A terceira janela pertencia a Maria do Rosário, a professora. Analfabeta até os 30, aprendeu a ler com os filhos dos outros. Virou mestra. Ensinava debaixo de uma figueira, com giz roubado da prefeitura. “Letra é escada”, repetia. Uma aluna sua, hoje juíza em São Paulo, manda carta todo Natal: “Senhora, a senhora me deu asas.” Maria guarda as cartas numa caixa de sapato, junto com o diploma que nunca teve.
Na quarta janela, Joana, a louca. Assim a chamavam.
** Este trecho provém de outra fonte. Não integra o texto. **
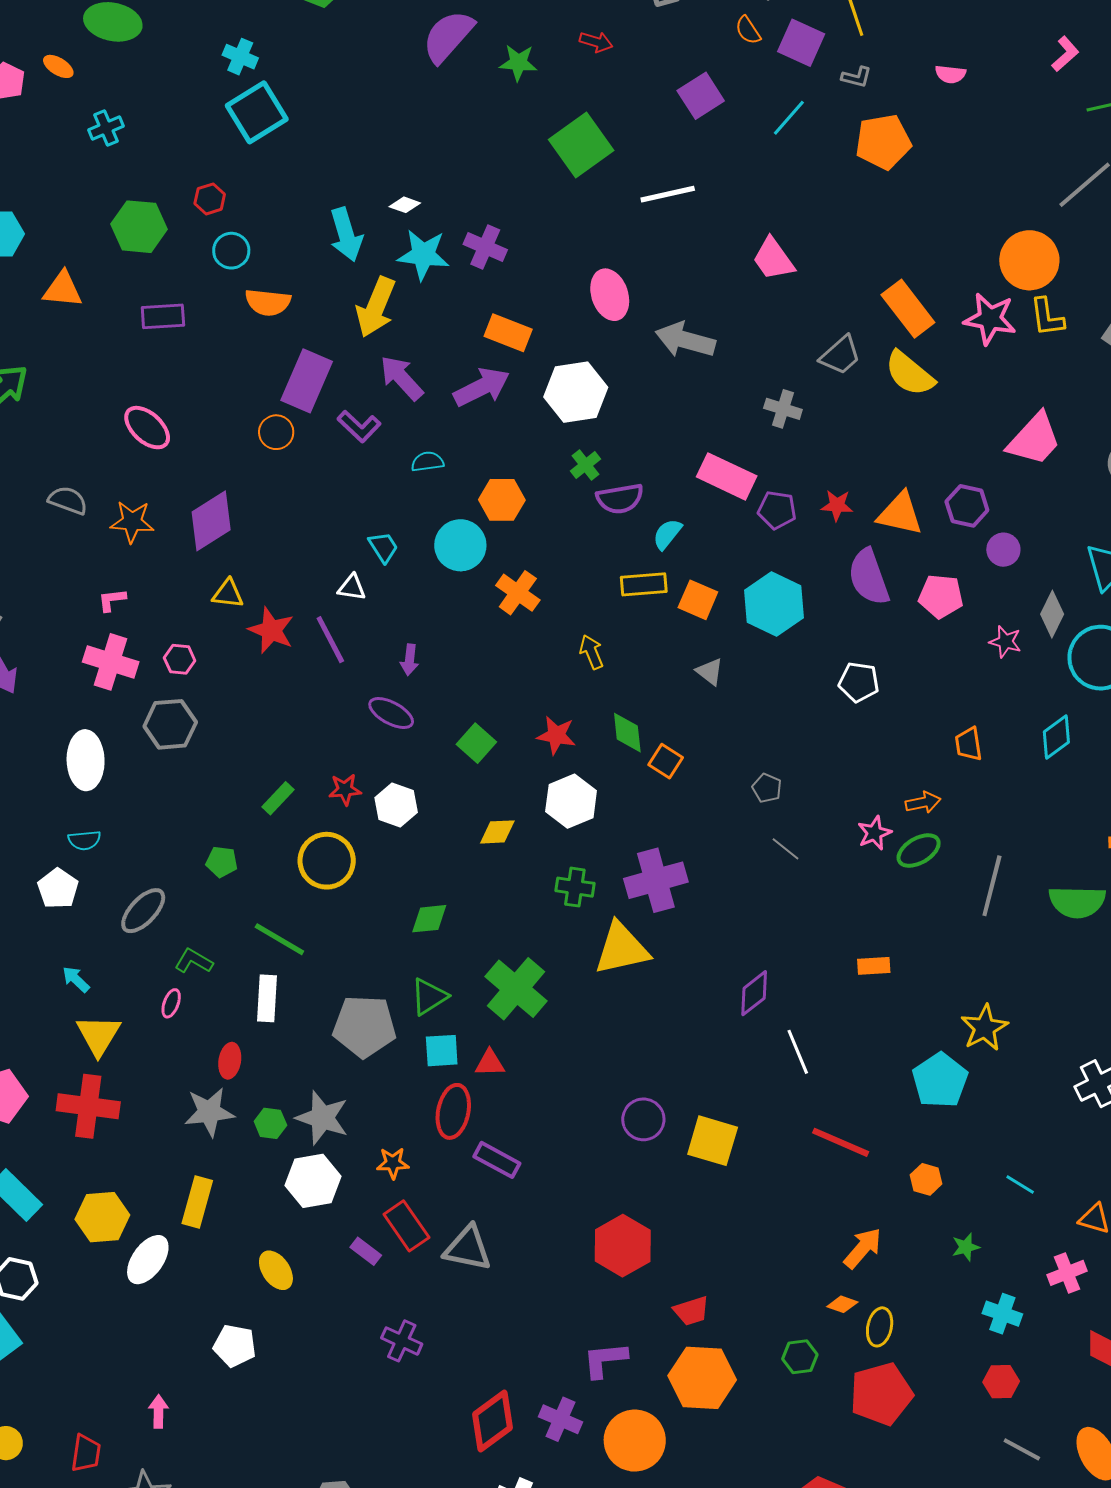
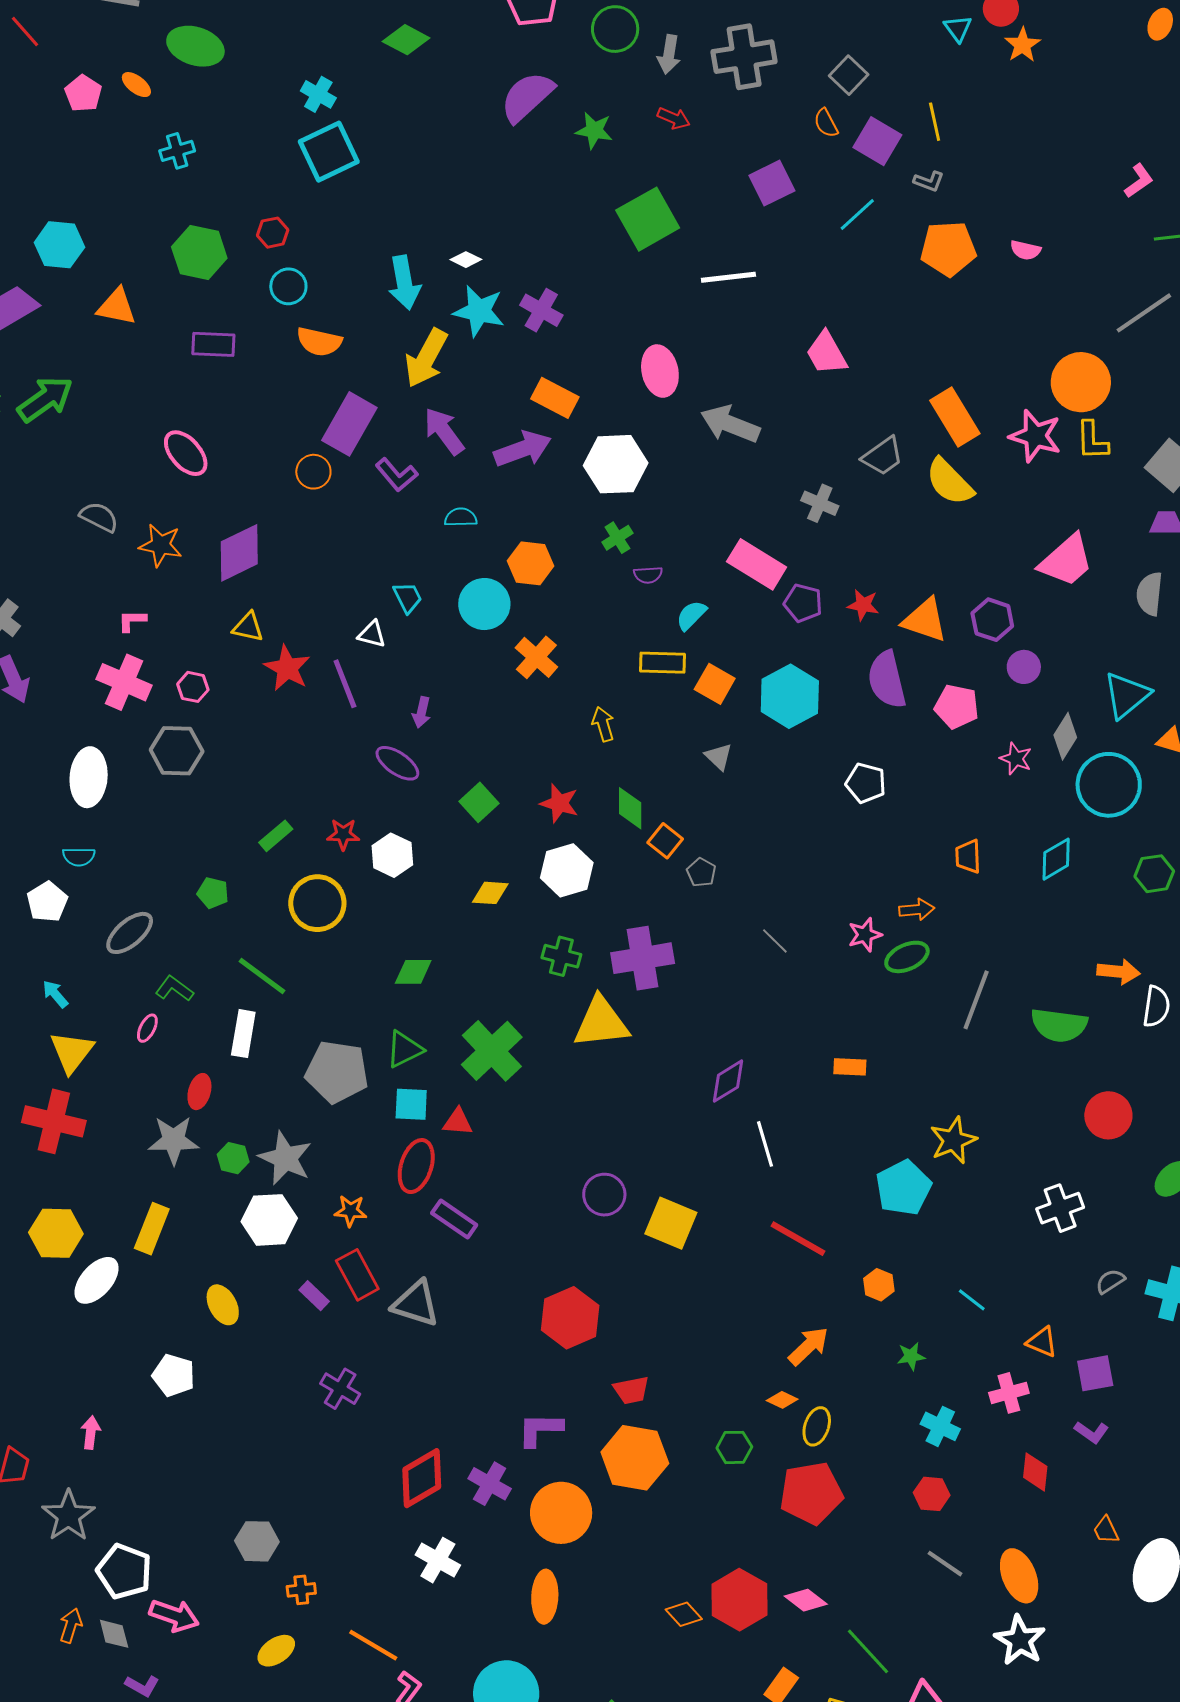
pink semicircle: (950, 74) -> (1025, 250), moved
purple semicircle: (620, 499) -> (648, 575), size x0.6
gray pentagon: (767, 788) -> (701, 872), moved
Dançava nua na chuva, falava com os passarinhos. Mas foi ela quem, em 1985, viu o fogo subir a encosta e correu de porta em porta gritando “Foge! Foge!”. Salvou a vila inteira. No dia seguinte, encontraram-na sentada na praça, com os cabelos queimados, cantando um ponto de umbanda. Deram-lhe uma casa. Ela aceitou. Mas nunca fechou a janela.
A quinta era de Clara, a costureira. Costurava enxovais de noiva com retalhos de vestidos de baile. “Todo mundo merece um dia de princesa”, dizia. Quando a fábrica fechou e as mulheres ficaram sem trabalho, Clara abriu a porta: “Tragam linha, agulha e raiva.” Juntas, criaram a Cooperativa das Retalhadas. Hoje, vendem para Paris. Clara ainda usa o mesmo dedal de prata que herdou da avó escrava.
Na sexta janela, Ana, a menino. Cortava o cabelo curto, vestia calça do irmão, trabalhava na roça. Quando o pai morreu, assumiu a enxada. “Terra não pergunta se é homem ou mulher”, dizia. Plantou feijão, criou porcos, pagou a faculdade da irmã caçula. Anos depois, a irmã voltou médica. Ana chorou escondido no banheiro. “Valeu cada calo”, sussurrou.
A sétima janela era de Nina, a menina. Tinha 12 anos e um caderno onde escrevia tudo. Anotava as histórias das seis. “Um dia vou fazer um livro”, prometia. As mulheres riam. “Faz logo, antes que a gente vire pó.” Nina escrevia à luz de vela, com lápis mordido. Quando terminou, levou o caderno à prefeitura. O prefeito riu. “Menina, isso é coisa de louco.” Nina não se abalou. Mandou para uma editora em São Paulo. Três meses depois, chegou um envelope. Dentro, um contrato. E uma carta: “Seu livro será publicado. Assine aqui.”
Na noite do lançamento, a vila inteira se reuniu na praça. As sete mulheres sentaram na primeira fila. Nina subiu ao palco com o livro nas mãos trêmulas. Abriu na dedicatória:
Para as sete janelas que me ensinaram que história não é o que contam. É o que a gente vive.
Zefinha chorou. Lúcia aplaudiu. Maria sorriu. Joana dançou. Clara ajeitou o vestido. Ana bateu forte no peito. Nina olhou para elas e disse:
“Este livro não é meu. É nosso.”
E assim, na vila de São Bento do Sapucaí, onde a neblina ainda desce como véu de noiva, sete mulheres costuraram não só retalhos, mas o tempo. E o tempo, pela primeira vez, parou para ouvi-las.